Task prompt - Go through the entries, filter for the word "Wiley", and copy every line that has it.

(Page-level text extractions)
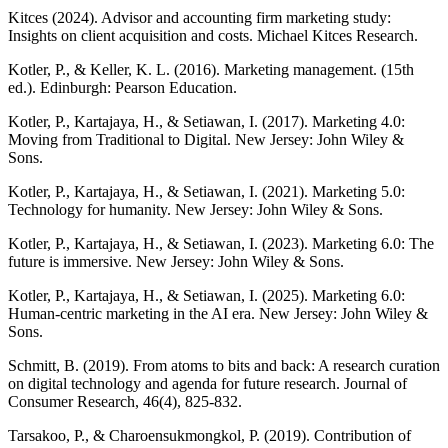
Kitces (2024). Advisor and accounting firm marketing study:
Insights on client acquisition and costs. Michael Kitces Research.
Kotler, P., & Keller, K. L. (2016). Marketing management. (15th
ed.). Edinburgh: Pearson Education.
Kotler, P., Kartajaya, H., & Setiawan, I. (2017). Marketing 4.0:
Moving from Traditional to Digital. New Jersey: John Wiley &
Sons.
Kotler, P., Kartajaya, H., & Setiawan, I. (2021). Marketing 5.0:
Technology for humanity. New Jersey: John Wiley & Sons.
Kotler, P., Kartajaya, H., & Setiawan, I. (2023). Marketing 6.0: The
future is immersive. New Jersey: John Wiley & Sons.
Kotler, P., Kartajaya, H., & Setiawan, I. (2025). Marketing 6.0:
Human-centric marketing in the AI era. New Jersey: John Wiley &
Sons.
Schmitt, B. (2019). From atoms to bits and back: A research curation
on digital technology and agenda for future research. Journal of
Consumer Research, 46(4), 825-832.
Tarsakoo, P., & Charoensukmongkol, P. (2019). Contribution of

Answer below -
Moving from Traditional to Digital. New Jersey: John Wiley &
Technology for humanity. New Jersey: John Wiley & Sons.
future is immersive. New Jersey: John Wiley & Sons.
Human-centric marketing in the AI era. New Jersey: John Wiley &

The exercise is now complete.